The changes in physicochemical and stable isotope compositions in the lower Yellow River of China due to artificial flooding

Abstract

Increasingly, modern hydrological technologies are dynamically altering river water flow and drastically affecting river hydrogeochemical cycle regimes globally. The present study focused on the reservoir discharges of artificial floodwaters that influence spatiotemporal variations in the physicochemical and stable isotope compositions in the lower Yellow River (LYR) of China. The surface water samples were collected at the nine sites along the LYR during the pre-, inter-and post-flood periods. Then, the collected samples were analysed with the following standard method. The δD and δ18O slopes of the waterline clearly indicated that the prolonged reservoir water and different water flows impacted the hydrological cycle in the LYR regions compared to GMWL (global meteoric water line) and LMWL (local meteoric water line). The thermal stratification processes of the water in the largest reservoir slightly enriched the heavy isotopes, and physicochemical alteration was neglected. Statistical analysis of two-way ANOVA revealed that the p-values (p < 0.01, p < 0.05) were very strong for most of the variables between the periods, and the linear regression exhibited weak values (R2 = 0.253, R2 = 0.150) at the surface water temperature variations and suggested no significant influence of isotope composition.

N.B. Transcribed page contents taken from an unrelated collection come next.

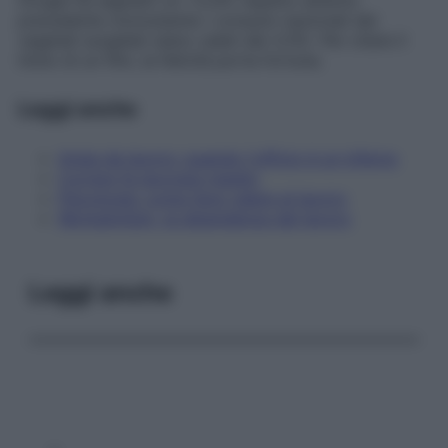
Orogel ha segnato un +0,4% rispetto all’anno
precedente (nonostante i consumi nazionali dei
vegetali surgelati siano calati del
3,1%).
Per citare il
titolo di un film, la felicità porta fortuna.
Leggi anche
Ansia da lavoro: quando l'ufficio è un inferno
Correre fa lavorare meglio
Psicologia: come farsi valere al lavoro
Workaholism, la dipendenza dal lavoro
Leggi anche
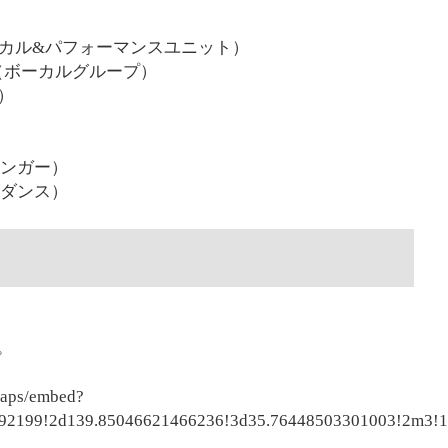
ボーカル&パフォーマンスユニット）
ー（ボーカルグループ）
り）
シンガー）
ッズダンス）
。
maps/embed?
92199!2d139.85046621466236!3d35.76448503301003!2m3!1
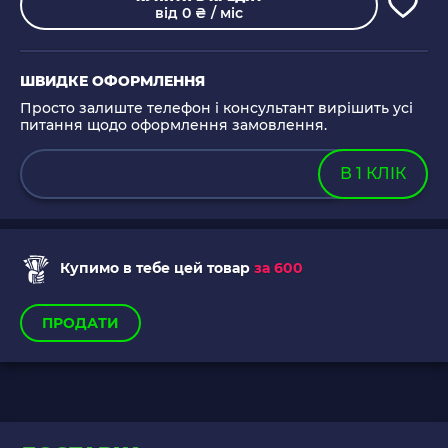
від 0 ₴ / міс
ШВИДКЕ ОФОРМЛЕННЯ
Просто залиште телефон і консультант вирішить усі
питання щодо оформлення замовлення.
В 1 КЛІК
Купимо в тебе цей товар
за 600
ПРОДАТИ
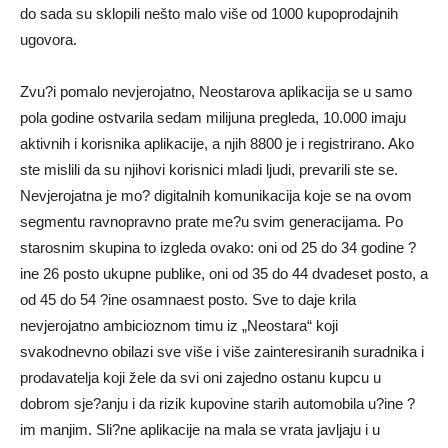
do sada su sklopili nešto malo više od 1000 kupoprodajnih
ugovora.
Zvu?i pomalo nevjerojatno, Neostarova aplikacija se u samo
pola godine ostvarila sedam milijuna pregleda, 10.000 imaju
aktivnih i korisnika aplikacije, a njih 8800 je i registrirano. Ako
ste mislili da su njihovi korisnici mladi ljudi, prevarili ste se.
Nevjerojatna je mo? digitalnih komunikacija koje se na ovom
segmentu ravnopravno prate me?u svim generacijama. Po
starosnim skupina to izgleda ovako: oni od 25 do 34 godine ?
ine 26 posto ukupne publike, oni od 35 do 44 dvadeset posto, a
od 45 do 54 ?ine osamnaest posto. Sve to daje krila
nevjerojatno ambicioznom timu iz „Neostara“ koji
svakodnevno obilazi sve više i više zainteresiranih suradnika i
prodavatelja koji žele da svi oni zajedno ostanu kupcu u
dobrom sje?anju i da rizik kupovine starih automobila u?ine ?
im manjim. Sli?ne aplikacije na mala se vrata javljaju i u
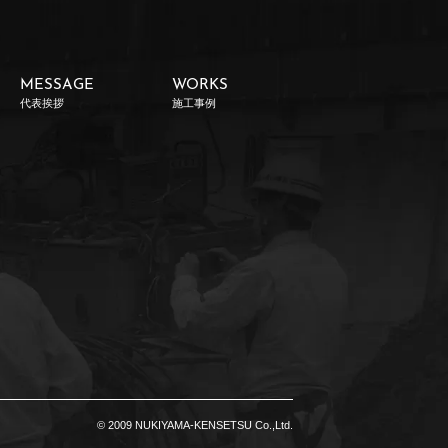
MESSAGE
WORKS
代表挨拶
施工事例
© 2009 NUKIYAMA-KENSETSU Co.,Ltd.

Overall, the Xiaolangdi reservoir water prolonged time rates, and artificial floodwater flow had a very small effect on the isotope composition; in particular, a large high turbidity concentration in the discharged artificial floodwaters was the only considerable ecological risk condition in the LYR. This kind of proper monitoring work is immensely important and prevents reservoirs from causing hydrological cycle impacts in the LYR and the adjacent coastal ecosystems.